As noted above, findings on the homework-achievement connection at the elementary level are mixed. A small number of experimental studies have demonstrated that elementary-school students who receive homework achieve at higher levels than those who do not. These findings suggest a causal relationship, but they are limited in scope. Within the body of correlational research, some studies report a positive homework-achievement connection, some a negative relationship, and yet others show no relationship at all. Why the mixed findings? Researchers point to a number of possible factors, such as developmental issues related to how young children learn, different goals that teachers have for younger as compared to older students, and how researchers define homework.

Certainly, young children are still developing skills that enable them to focus on the material at hand and study efficiently. Teachers’ goals for their students are also quite different in elementary school as compared to secondary school. While teachers at both levels note the value of homework for reinforcing classroom content, those in the earlier grades are more likely to assign homework mainly to foster skills such as responsibility, perseverance, and the ability to manage distractions.

Most research examines homework generally. Might a focus on homework in a specific subject shed more light on the homework-achievement connection? A recent meta-analysis did just this by examining the relationship between math/science homework and achievement. Contrary to previous findings, researchers reported a stronger relationship between homework and achievement in the elementary grades than in middle school. As the study authors note, one explanation for this finding could be that in elementary school, teachers tend to assign more homework in math than in other subjects, while at the same time assigning shorter math tasks more frequently. In addition, the authors point out that parents tend to be more involved in younger children’s math homework and more skilled in elementary-level than middle-school math.

In sum, the relationship between homework and academic achievement in the elementary-school years is not yet established, but eliminating homework at this level would do children and their families a huge disservice: we know that children’s learning beliefs have a powerful impact on their academic outcomes, and that through homework, parents and teachers can have a profound influence on the development of positive beliefs.

How Much Is Appropriate?

Harris M. Cooper of Duke University, the leading researcher on homework, has examined decades of study on what we know about the relationship between homework and scholastic achievement. He has proposed the “10-minute rule,” suggesting that daily homework be limited to 10 minutes per grade level. Thus, a 1st grader would do 10 minutes each day and a 4th grader, 40 minutes. The National Parent Teacher Association and the National Education Association both endorse this guideline, but it is not clear whether the recommended allotments include time for reading, which most teachers want children to do daily.

For middle-school students, Cooper and colleagues report that 90 minutes per day of homework is optimal for enhancing academic achievement, and for high schoolers, the ideal range is 90 minutes to two and a half hours per day. Beyond this threshold, more homework does not contribute to learning. For students enrolled in demanding Advanced Placement or honors courses, however, homework is likely to require significantly more time, leading to concerns over students’ health and well-being.

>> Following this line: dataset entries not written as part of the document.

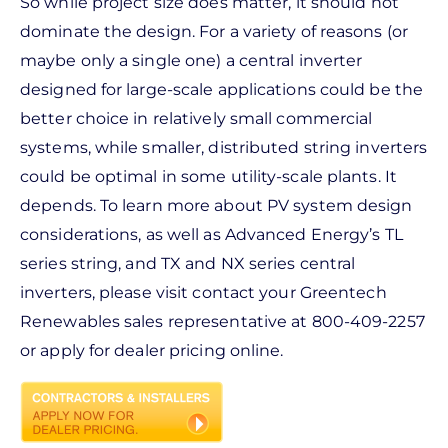
So while project size does matter, it should not
dominate the design. For a variety of reasons (or
maybe only a single one) a central inverter
designed for large-scale applications could be the
better choice in relatively small commercial
systems, while smaller, distributed string inverters
could be optimal in some utility-scale plants. It
depends. To learn more about PV system design
considerations, as well as Advanced Energy’s TL
series string, and TX and NX series central
inverters, please visit contact your Greentech
Renewables sales representative at 800-409-2257
or apply for dealer pricing online.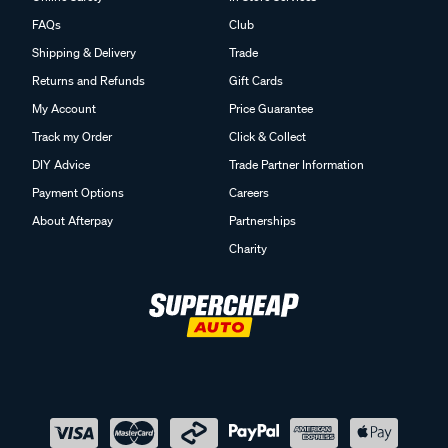
FAQs
Club
Shipping & Delivery
Trade
Returns and Refunds
Gift Cards
My Account
Price Guarantee
Track my Order
Click & Collect
DIY Advice
Trade Partner Information
Payment Options
Careers
About Afterpay
Partnerships
Charity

Notwithstanding media reports of parents revolting against the practice of homework, the vast majority of parents say they are highly satisfied with their children’s homework loads. The National Household Education Surveys Program recently found that between 70 and 83 percent of parents believed that the amount of homework their children had was “about right,” a result that held true regardless of social class, race/ethnicity, community size, level of education, and whether English was spoken at home.

Learning Beliefs Are Consequential

As noted above, developmentally appropriate homework can help children cultivate positive beliefs about learning. Decades of research have established that these beliefs predict the types of tasks students choose to pursue, their persistence in the face of challenge, and their academic achievement. Broadly, learning beliefs fall under the banner of achievement motivation, which is a constellation of cognitive, behavioral, and affective factors, including: the way a person perceives his or her abilities, goal-setting skills, expectation of success, the value the individual places on learning, and self-regulating behavior such as time-management skills. Positive or adaptive beliefs about learning serve as emotional and psychological protective factors for children, especially when they encounter difficulties or failure.

Motivation researcher Carol Dweck of Stanford University posits that children with a “growth mindset”—those who believe that ability is malleable—approach learning very differently than those with a “fixed mindset”—kids who believe ability cannot change. Those with a growth mindset view effort as the key to mastery. They see mistakes as helpful, persist even in the face of failure, prefer challenging over easy tasks, and do better in school than their peers who have a fixed mindset. In contrast, children with a fixed mindset view effort and mistakes as implicit condemnations of their abilities. Such children succumb easily to learned helplessness in the face of difficulty, and they gravitate toward tasks they know they can handle rather than more challenging ones.

Of course, learning beliefs do not develop in a vacuum. Studies have demonstrated that parents and teachers play a significant role in the development of positive beliefs and behaviors, and that homework is a key tool they can use to foster motivation and academic achievement.

Parents’ Beliefs and Actions Matter

It is well established that parental involvement in their children’s education promotes achievement motivation and success in school. Parents are their children’s first teachers, and their achievement-related beliefs have a profound influence on children’s developing perceptions of their own abilities, as well as their views on the value of learning and education.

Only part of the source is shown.